Così, rappresentando il buon Pastore, nell'esercizio stesso della carità
pastorale troveranno il vincolo della perfezione sacerdotale che realizzerà la
unità nella loro vita e attività. D'altra parte, questa carità pastorale
scaturisce soprattutto dal sacrificio eucaristico, il quale risulta quindi il
centro e la radice di tutta la vita del presbitero, cosicché lo spirito sacerdotale
si studia di rispecchiare ciò che viene realizzato sull'altare. Ma ciò non è
possibile se i sacerdoti non penetrano sempre più a fondo nel mistero di Cristo
con la preghiera.
E per poter anche concretizzare nella pratica l'unità di vita, considerino ogni
loro iniziativa alla luce della volontà di Dio vedendo cioè se tale iniziativa
va d'accordo con le norme della missione evangelica della Chiesa. Infatti la
fedeltà a Cristo non può essere separata dalla fedeltà alla sua Chiesa. Per
questo, la carità pastorale esige che i presbiteri, se non vogliono correre
invano lavorino sempre in stretta unione con i vescovi e gli altri fratelli nel
sacerdozio. Se procederanno con questo criterio, troveranno l'unità della
propria vita nella unità stessa della missione della Chiesa, e così saranno
uniti al loro Signore, e per mezzo di lui al Padre nello Spirito Santo, per
poter essere colmati di consolazione e di gioia.

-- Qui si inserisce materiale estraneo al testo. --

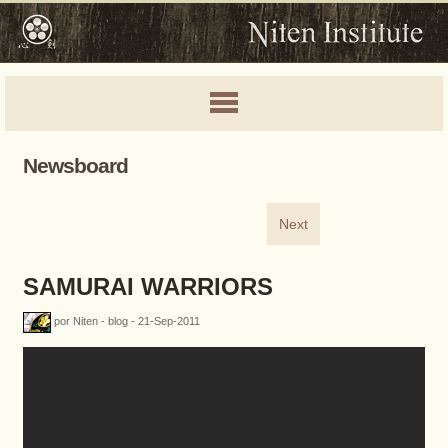
Newsboard
Next
SAMURAI WARRIORS
por Niten - blog - 21-Sep-2011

II. Peculiari esigenze spirituali nella vita dei presbiteri
Umiltà e obbedienza
15. Tra le virtù che più sono necessarie nel ministero dei presbiteri, va
ricordata quella disposizione di animo per cui sempre sono pronti a cercare non
la soddisfazione dei propri desideri, ma il compimento della volontà di colui
che li ha inviati. Infatti l'opera divina per la quale sono stati scelti dallo
Spirito Santo trascende ogni forza umana e qualsiasi umana sapienza: “ Dio ha
scelto le cose deboli del mondo per confondere quelle forti ” (1 Cor 1,27).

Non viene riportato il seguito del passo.